§ **AIM OF THE EXERCISE**
Please transcribe the lines below exactly, and leave every image behind.

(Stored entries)
++++++++++++++++++++

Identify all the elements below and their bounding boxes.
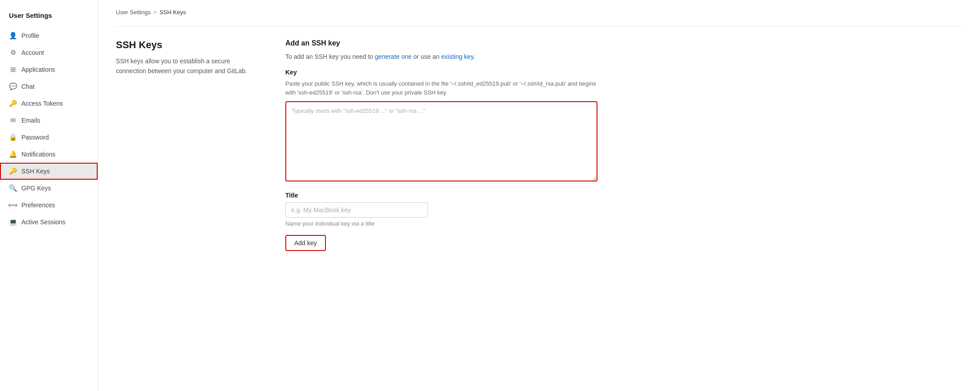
sidebar-item-label: Active Sessions: [21, 218, 66, 226]
right-panel: Add an SSH key To add an SSH key you nee…: [285, 39, 597, 251]
sidebar-item-applications[interactable]: ⊞ Applications: [0, 61, 98, 78]
sidebar-item-label: Access Tokens: [21, 100, 63, 107]
sidebar-item-label: GPG Keys: [21, 185, 51, 192]
content-layout: SSH Keys SSH keys allow you to establish…: [116, 39, 962, 251]
profile-icon: 👤: [9, 32, 17, 40]
sidebar-item-label: Account: [21, 49, 44, 56]
key-textarea[interactable]: [285, 101, 597, 181]
account-icon: ⚙: [9, 49, 17, 57]
sidebar-item-label: Applications: [21, 66, 55, 73]
title-input[interactable]: [285, 202, 428, 218]
password-icon: 🔒: [9, 133, 17, 141]
sidebar-item-gpg-keys[interactable]: 🔍 GPG Keys: [0, 180, 98, 197]
sidebar: User Settings 👤 Profile ⚙ Account ⊞ Appl…: [0, 0, 98, 391]
active-sessions-icon: 💻: [9, 218, 17, 226]
preferences-icon: ⟺: [9, 201, 17, 209]
existing-key-link[interactable]: existing key: [441, 53, 474, 60]
page-title: SSH Keys: [116, 39, 259, 51]
sidebar-item-label: Emails: [21, 117, 40, 124]
sidebar-item-label: Preferences: [21, 202, 55, 209]
sidebar-item-label: Password: [21, 134, 49, 141]
sidebar-item-notifications[interactable]: 🔔 Notifications: [0, 146, 98, 163]
emails-icon: ✉: [9, 116, 17, 124]
sidebar-item-account[interactable]: ⚙ Account: [0, 44, 98, 61]
page-divider: [116, 26, 962, 27]
sidebar-item-emails[interactable]: ✉ Emails: [0, 112, 98, 129]
left-panel: SSH Keys SSH keys allow you to establish…: [116, 39, 259, 251]
key-hint: Paste your public SSH key, which is usua…: [285, 79, 597, 97]
help-text-after: .: [474, 53, 475, 60]
title-hint: Name your individual key via a title: [285, 220, 597, 227]
title-section: Title Name your individual key via a tit…: [285, 192, 597, 227]
sidebar-item-ssh-keys[interactable]: 🔑 SSH Keys: [0, 163, 98, 180]
breadcrumb-separator: >: [153, 9, 157, 16]
main-content: User Settings > SSH Keys SSH Keys SSH ke…: [98, 0, 980, 391]
chat-icon: 💬: [9, 82, 17, 91]
generate-one-link[interactable]: generate one: [375, 53, 412, 60]
sidebar-item-active-sessions[interactable]: 💻 Active Sessions: [0, 214, 98, 230]
page-description: SSH keys allow you to establish a secure…: [116, 56, 259, 76]
sidebar-item-label: Notifications: [21, 151, 55, 158]
sidebar-item-profile[interactable]: 👤 Profile: [0, 27, 98, 44]
sidebar-item-label: SSH Keys: [21, 168, 50, 175]
breadcrumb-parent[interactable]: User Settings: [116, 9, 151, 16]
access-tokens-icon: 🔑: [9, 99, 17, 107]
sidebar-item-access-tokens[interactable]: 🔑 Access Tokens: [0, 95, 98, 112]
gpg-keys-icon: 🔍: [9, 184, 17, 192]
notifications-icon: 🔔: [9, 150, 17, 158]
sidebar-item-chat[interactable]: 💬 Chat: [0, 78, 98, 95]
sidebar-item-password[interactable]: 🔒 Password: [0, 129, 98, 146]
key-label: Key: [285, 69, 597, 76]
sidebar-item-label: Profile: [21, 32, 39, 39]
add-key-button[interactable]: Add key: [285, 235, 326, 251]
breadcrumb-current: SSH Keys: [160, 9, 186, 16]
sidebar-item-label: Chat: [21, 83, 35, 90]
sidebar-title: User Settings: [0, 7, 98, 27]
title-label: Title: [285, 192, 597, 199]
help-text-before: To add an SSH key you need to: [285, 53, 375, 60]
add-ssh-key-title: Add an SSH key: [285, 39, 597, 47]
help-text: To add an SSH key you need to generate o…: [285, 52, 597, 62]
sidebar-item-preferences[interactable]: ⟺ Preferences: [0, 197, 98, 214]
help-text-middle: or use an: [412, 53, 441, 60]
breadcrumb: User Settings > SSH Keys: [116, 9, 962, 16]
applications-icon: ⊞: [9, 66, 17, 74]
ssh-keys-icon: 🔑: [9, 167, 17, 175]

++++++++++++++++++++

§ **SOLVED EXERCISE**
Identify all the elements below and their bounding boxes.
sidebar-item-label: Active Sessions: [21, 218, 66, 226]
right-panel: Add an SSH key To add an SSH key you nee…: [285, 39, 597, 251]
sidebar-item-applications[interactable]: ⊞ Applications: [0, 61, 98, 78]
sidebar-item-label: Access Tokens: [21, 100, 63, 107]
sidebar-item-label: GPG Keys: [21, 185, 51, 192]
content-layout: SSH Keys SSH keys allow you to establish…: [116, 39, 962, 251]
profile-icon: 👤: [9, 32, 17, 40]
sidebar-item-label: Account: [21, 49, 44, 56]
key-textarea[interactable]: [285, 101, 597, 181]
account-icon: ⚙: [9, 49, 17, 57]
sidebar-item-label: Applications: [21, 66, 55, 73]
title-input[interactable]: [285, 202, 428, 218]
password-icon: 🔒: [9, 133, 17, 141]
sidebar-item-gpg-keys[interactable]: 🔍 GPG Keys: [0, 180, 98, 197]
sidebar: User Settings 👤 Profile ⚙ Account ⊞ Appl…: [0, 0, 98, 391]
active-sessions-icon: 💻: [9, 218, 17, 226]
preferences-icon: ⟺: [9, 201, 17, 209]
existing-key-link[interactable]: existing key: [441, 53, 474, 60]
page-title: SSH Keys: [116, 39, 259, 51]
sidebar-item-label: Emails: [21, 117, 40, 124]
sidebar-item-label: Preferences: [21, 202, 55, 209]
sidebar-item-label: Password: [21, 134, 49, 141]
sidebar-item-notifications[interactable]: 🔔 Notifications: [0, 146, 98, 163]
emails-icon: ✉: [9, 116, 17, 124]
sidebar-item-account[interactable]: ⚙ Account: [0, 44, 98, 61]
page-divider: [116, 26, 962, 27]
sidebar-item-emails[interactable]: ✉ Emails: [0, 112, 98, 129]
left-panel: SSH Keys SSH keys allow you to establish…: [116, 39, 259, 251]
key-hint: Paste your public SSH key, which is usua…: [285, 79, 597, 97]
help-text-after: .: [474, 53, 475, 60]
title-hint: Name your individual key via a title: [285, 220, 597, 227]
title-section: Title Name your individual key via a tit…: [285, 192, 597, 227]
sidebar-item-ssh-keys[interactable]: 🔑 SSH Keys: [0, 163, 98, 180]
breadcrumb-separator: >: [153, 9, 157, 16]
main-content: User Settings > SSH Keys SSH Keys SSH ke…: [98, 0, 980, 391]
chat-icon: 💬: [9, 82, 17, 91]
generate-one-link[interactable]: generate one: [375, 53, 412, 60]
sidebar-item-active-sessions[interactable]: 💻 Active Sessions: [0, 214, 98, 230]
page-description: SSH keys allow you to establish a secure…: [116, 56, 259, 76]
sidebar-item-label: Notifications: [21, 151, 55, 158]
sidebar-item-profile[interactable]: 👤 Profile: [0, 27, 98, 44]
sidebar-item-label: SSH Keys: [21, 168, 50, 175]
breadcrumb-parent[interactable]: User Settings: [116, 9, 151, 16]
access-tokens-icon: 🔑: [9, 99, 17, 107]
sidebar-item-access-tokens[interactable]: 🔑 Access Tokens: [0, 95, 98, 112]
gpg-keys-icon: 🔍: [9, 184, 17, 192]
notifications-icon: 🔔: [9, 150, 17, 158]
sidebar-item-chat[interactable]: 💬 Chat: [0, 78, 98, 95]
sidebar-item-password[interactable]: 🔒 Password: [0, 129, 98, 146]
key-label: Key: [285, 69, 597, 76]
sidebar-item-label: Profile: [21, 32, 39, 39]
add-key-button[interactable]: Add key: [285, 235, 326, 251]
breadcrumb-current: SSH Keys: [160, 9, 186, 16]
sidebar-item-label: Chat: [21, 83, 35, 90]
sidebar-title: User Settings: [0, 7, 98, 27]
title-label: Title: [285, 192, 597, 199]
help-text-before: To add an SSH key you need to: [285, 53, 375, 60]
add-ssh-key-title: Add an SSH key: [285, 39, 597, 47]
help-text: To add an SSH key you need to generate o…: [285, 52, 597, 62]
sidebar-item-preferences[interactable]: ⟺ Preferences: [0, 197, 98, 214]
help-text-middle: or use an: [412, 53, 441, 60]
breadcrumb: User Settings > SSH Keys: [116, 9, 962, 16]
applications-icon: ⊞: [9, 66, 17, 74]
ssh-keys-icon: 🔑: [9, 167, 17, 175]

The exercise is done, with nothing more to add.